Rémy Brassac remporte la TDS 2026 ce mardi 25 août à Chamonix. Le Français s’impose après près de 150 km de montagne et une course complètement bouleversée par l’abandon matinal de Louison Coiffet, grand favori au départ. Brassac est pour l’instant le seul finisher parmi les hommes de tête, le podium et le classement complet sont donc toujours en cours de constitution. Les prochaines arrivées permettront de connaître officiellement ses dauphins.
Rémy Brassac remporte la TDS 2026 devant Pierre-Adrien Hivert et Davide Rivero
Rémy Brassac s’impose à Chamonix après 19 h 28 min 43 s de course. Pierre-Adrien Hivert prend la deuxième place à 45 min 43 s, tandis que l’Italien Davide Rivero complète le podium.
| Place | Coureur | Pays | Temps | Écart | Résultat |
|---|---|---|---|---|---|
| 1 | Rémy Brassac Cimalp / Mount To Coast | France | 19:28:43 | — | Vainqueur |
| 2 | Pierre-Adrien Hivert Annecy Athlétisme | France | 20:14:26 | + 45 min 43 s | 2e |
| 3 | Davide Rivero Throughsport / Kailas | Italie | 20:42:43 | + 1 h 14 min | Podium |
Le Français remporte la course en 19 h 28 min 43 s et termine avec plus de 45 minutes d’avance sur son dauphin.
Le Français rejoint Chamonix en 20 h 14 min 26 s, soit 45 min 43 s après Brassac.
L’Italien prend la troisième place en 20 h 42 min 43 s, exactement 1 h 14 après le vainqueur.
Résultats TDS 2026 : Rémy Brassac remporte la course
Il avait passé une bonne partie de la nuit à courir dans l’ombre des principaux favoris. Il termine finalement seul sous l’arche de Chamonix.
Rémy Brassac est le vainqueur de la TDS 2026. Le Français a bouclé cette immense traversée entre Courmayeur et Chamonix après une journée passée à progressivement construire sa course, puis à prendre les commandes lorsque la hiérarchie a commencé à exploser.
Sa victoire constitue l’un des premiers grands résultats français de cette semaine UTMB 2026.

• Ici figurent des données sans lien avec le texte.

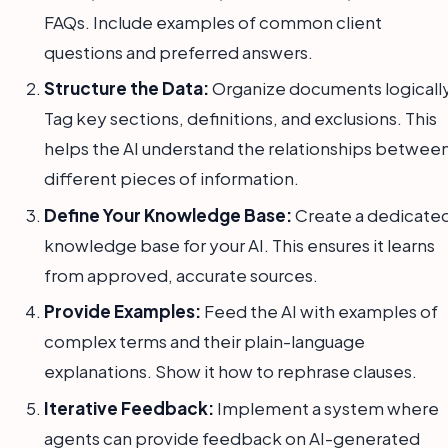
FAQs. Include examples of common client
questions and preferred answers.
Structure the Data:
Organize documents logically
Tag key sections, definitions, and exclusions. This
helps the AI understand the relationships betwee
different pieces of information.
Define Your Knowledge Base:
Create a dedicate
knowledge base for your AI. This ensures it learns
from approved, accurate sources.
Provide Examples:
Feed the AI with examples of
complex terms and their plain-language
explanations. Show it how to rephrase clauses.
Iterative Feedback:
Implement a system where
agents can provide feedback on AI-generated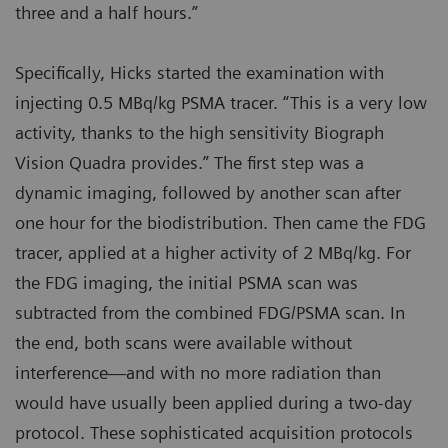
three and a half hours.”
Specifically, Hicks started the examination with
injecting 0.5 MBq/kg PSMA tracer. “This is a very low
activity, thanks to the high sensitivity Biograph
Vision Quadra provides.” The first step was a
dynamic imaging, followed by another scan after
one hour for the biodistribution. Then came the FDG
tracer, applied at a higher activity of 2 MBq/kg. For
the FDG imaging, the initial PSMA scan was
subtracted from the combined FDG/PSMA scan. In
the end, both scans were available without
interference—and with no more radiation than
would have usually been applied during a two-day
protocol. These sophisticated acquisition protocols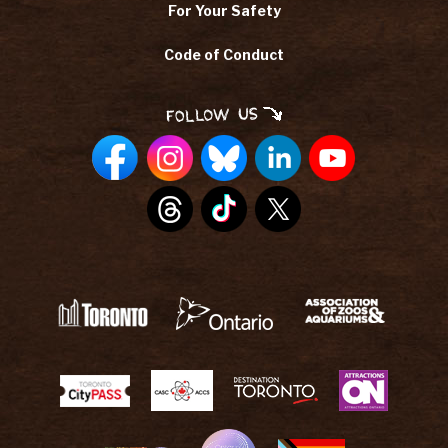
For Your Safety
Code of Conduct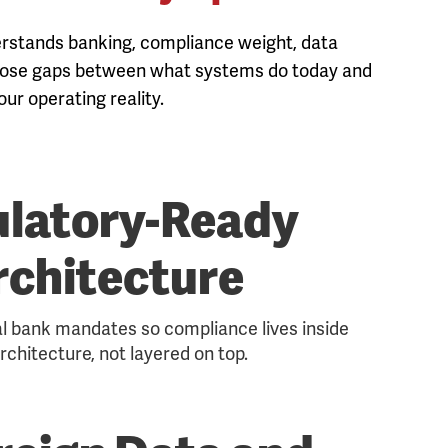
derstands banking, compliance weight, data
 close gaps between what systems do today and
ur operating reality.
latory-Ready
rchitecture
al bank mandates so compliance lives inside
rchitecture, not layered on top.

Au moment de la publication de cet article, Brassac est le seul coureur de tête officiellement arrivé. Il serait donc prématuré d’annoncer un podium masculin complet.
Une victoire construite après une nuit mouvementée
Rémy Brassac n’avait pourtant pas pris la TDS par la gorge dès les premiers kilomètres.
La course avait commencé lundi à 23 h 50 depuis Courmayeur avec Louison Coiffet dans le rôle du grand favori. Le Français possédait le meilleur UTMB Index parmi les principaux prétendants et venait avec des références qui en faisaient logiquement l’homme à battre.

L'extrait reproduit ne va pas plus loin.